▶ _TASK_: The lines of the records that include "Tudor" should all be copied.

[Collection entries]
================
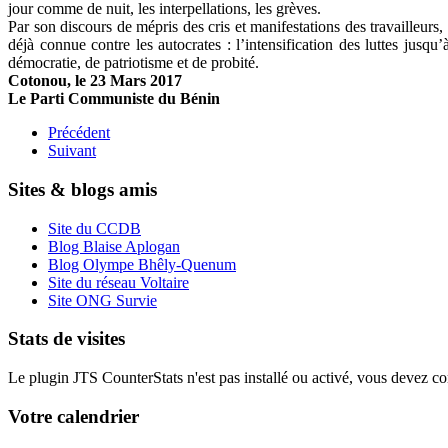
jour comme de nuit, les interpellations, les grèves.
Par son discours de mépris des cris et manifestations des travailleurs
déjà connue contre les autocrates : l’intensification des luttes jus
démocratie, de patriotisme et de probité.
Cotonou, le 23 Mars 2017
Le Parti Communiste du Bénin
Précédent
Suivant
Sites & blogs amis
Site du CCDB
Blog Blaise Aplogan
Blog Olympe Bhêly-Quenum
Site du réseau Voltaire
Site ONG Survie
Stats de visites
Le plugin JTS CounterStats n'est pas installé ou activé, vous devez corr
Votre calendrier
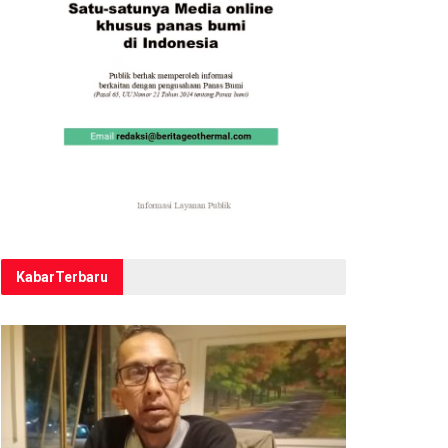
Kabar
Terbaru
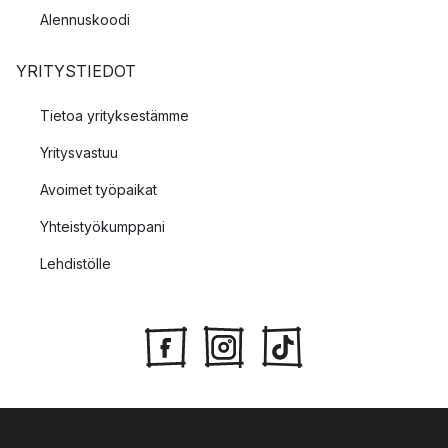
Alennuskoodi
YRITYSTIEDOT
Tietoa yrityksestämme
Yritysvastuu
Avoimet työpaikat
Yhteistyökumppani
Lehdistölle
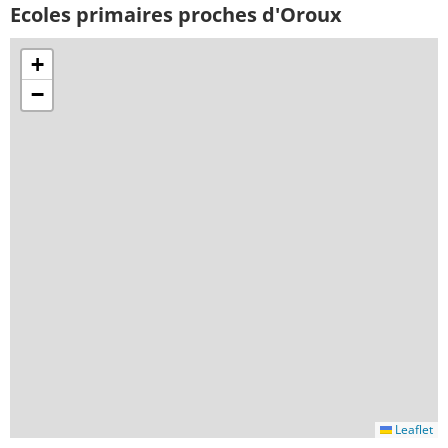
Ecoles primaires proches d'Oroux
+
−
Leaflet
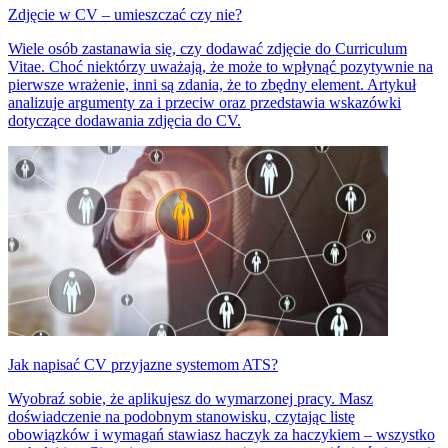
Zdjęcie w CV – umieszczać czy nie?
Wiele osób zastanawia się, czy dodawać zdjęcie do Curriculum
Vitae. Choć niektórzy uważają, że może to wpłynąć pozytywnie na
pierwsze wrażenie, inni są zdania, że to zbędny element. Artykuł
analizuje argumenty za i przeciw oraz przedstawia wskazówki
dotyczące dodawania zdjęcia do CV.
Jak napisać CV przyjazne systemom ATS?
Wyobraź sobie, że aplikujesz do wymarzonej pracy. Masz
doświadczenie na podobnym stanowisku, czytając listę
obowiązków i wymagań stawiasz haczyk za haczykiem – wszystko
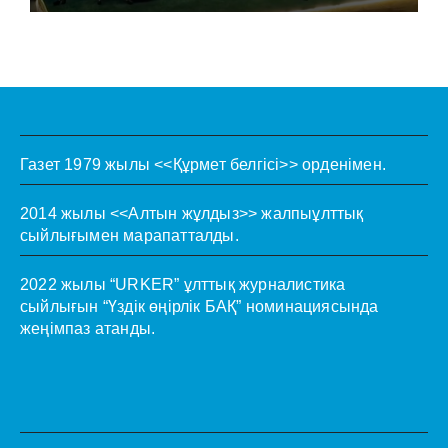
Газет 1979 жылы <<Құрмет белгісі>> орденімен.
2014 жылы <<Алтын жұлдыз>> жалпыұлттық
сыйлығымен марапатталды.
2022 жылы “URKER” ұлттық журналистика
сыйлығын “Үздік өңірлік БАҚ” номинациясында
жеңімпаз атанды.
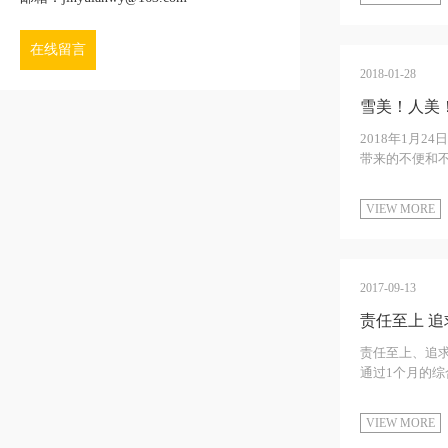
在线留言
2018-01-28
雪美！人美
2018年1月
带来的不便和不
VIEW MORE
2017-09-13
责任至上 追
责任至上、追求
通过1个月的综
VIEW MORE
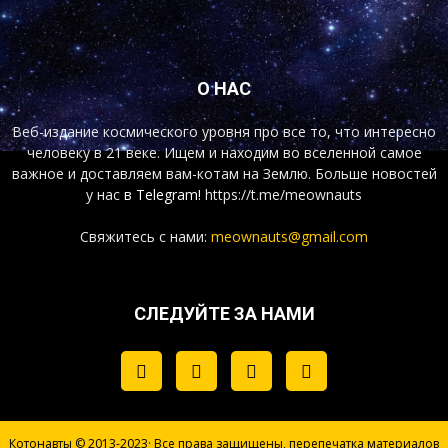
О НАС
Веб-издание космического уровня про все то, что интересно
человеку в 21 веке. Ищем и находим во вселенной самое
важное и доставляем вам-котам на Землю. Больше новостей
у нас
в Telegram!
https://t.me/meownauts
Свяжитесь с нами:
meownauts@gmail.com
СЛЕДУЙТЕ ЗА НАМИ
Котонавты © 2013-2023· Все права защищены, перепечатка материалов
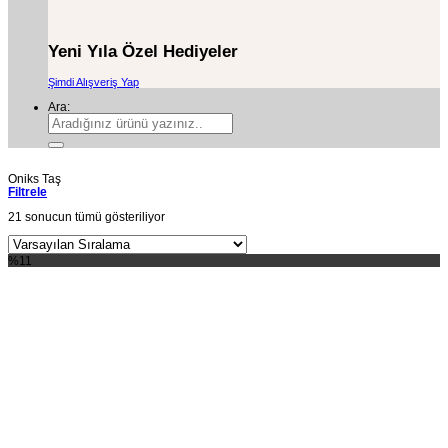
Yeni Yıla Özel Hediyeler
Şimdi Alışveriş Yap
Ara:
Oniks Taş
Filtrele
21 sonucun tümü gösteriliyor
%11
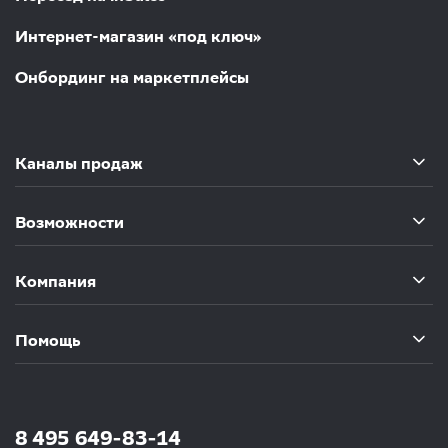
Интернет-магазин «под ключ»
Онбординг на маркетплейсы
Каналы продаж
Возможности
Компания
Помощь
8 495 649-83-14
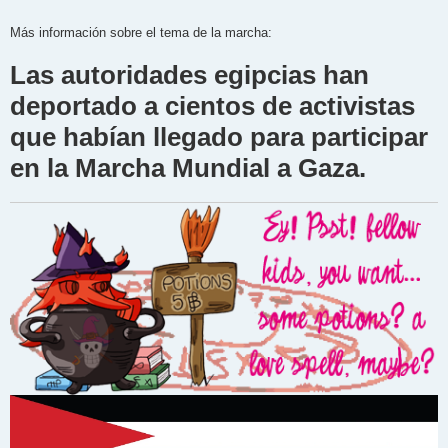
Más información sobre el tema de la marcha:
Las autoridades egipcias han
deportado a cientos de activistas
que habían llegado para participar
en la Marcha Mundial a Gaza.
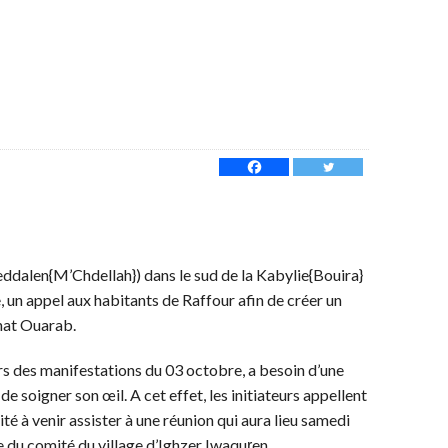
ddalen{M’Chdellah}) dans le sud de la Kabylie{Bouira}
, un appel aux habitants de Raffour afin de créer un
rhat Ouarab.
rs des manifestations du 03 octobre, a besoin d’une
de soigner son œil. A cet effet, les initiateurs appellent
té à venir assister à une réunion qui aura lieu samedi
 du comité du village d’Ighzer Iwaquṛen.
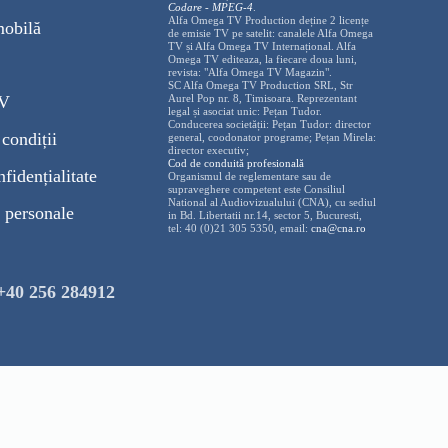
Codare - MPEG-4
.
Alfa Omega TV Production deține 2 licențe
mobilă
de emisie TV pe satelit: canalele Alfa Omega
TV și Alfa Omega TV Internațional. Alfa
Omega TV editeaza, la fiecare doua luni,
revista: "Alfa Omega TV Magazin".
SC Alfa Omega TV Production SRL, Str
TV
Aurel Pop nr. 8, Timisoara. Reprezentant
legal și asociat unic: Pețan Tudor.
Conducerea societății: Pețan Tudor: director
condiții
general, coodonator programe; Pețan Mirela:
director executiv;
Cod de conduită profesională
nfidențialitate
Organismul de reglementare sau de
supraveghere competent este Consiliul
National al Audiovizualului (CNA), cu sediul
 personale
in Bd. Libertatii nr.14, sector 5, Bucuresti,
tel: 40 (0)21 305 5350, email:
cna@cna.ro
+40 256 284912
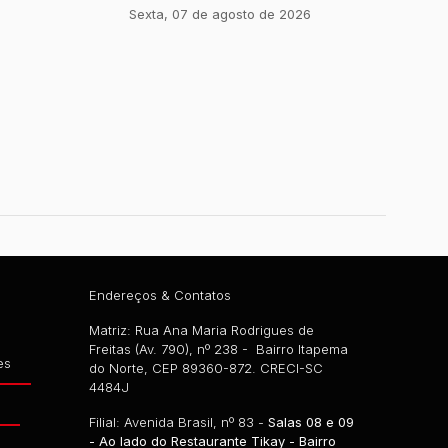
Sexta, 07 de agosto de 2026
Endereços & Contatos
Matriz: Rua Ana Maria Rodrigues de
Freitas (Av. 790), nº 238 - Bairro Itapema
es
do Norte, CEP 89360-872. CRECI-SC
4484J
g
Filial: Avenida Brasil, nº 83 -
Salas 08 e 09
- Ao lado do Restaurante Tikay - Bairro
================
▶ _WRITTEN ANSWER_:
legal și asociat unic: Pețan Tudor.
Conducerea societății: Pețan Tudor: director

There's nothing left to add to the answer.